▸ **WHAT IS NEEDED**: An exact repetition of the data is required; no picture should appear in it.

Dataset entries:
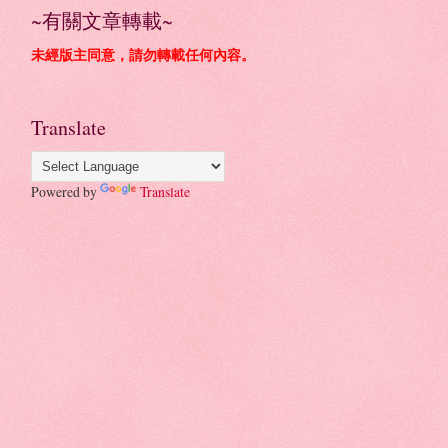
~有關文章轉載~
未經版主同意，請勿轉載任何內容。
Translate
Powered by
Translate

▸ **YOUR SOLUTION**:
~有關文章轉載~
未經版主同意，請勿轉載任何內容。
Translate
Powered by
Translate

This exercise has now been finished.